● Problem statement: Please restate the records that follow exactly, skipping their images.

------ Extracted entries ------

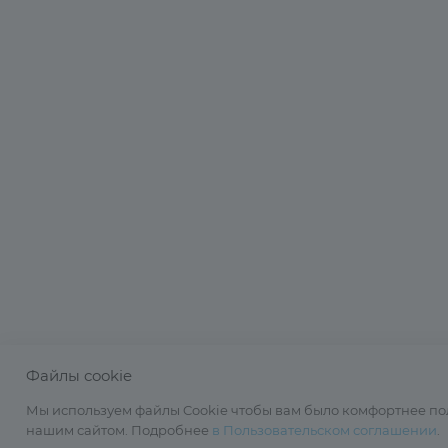
Файлы cookie
Мы используем файлы Cookie чтобы вам было комфортнее по
нашим сайтом. Подробнее
в Пользовательском соглашении
.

------

● Solution to the exercise:
Файлы cookie
Мы используем файлы Cookie чтобы вам было комфортнее по
нашим сайтом. Подробнее
в Пользовательском соглашении
.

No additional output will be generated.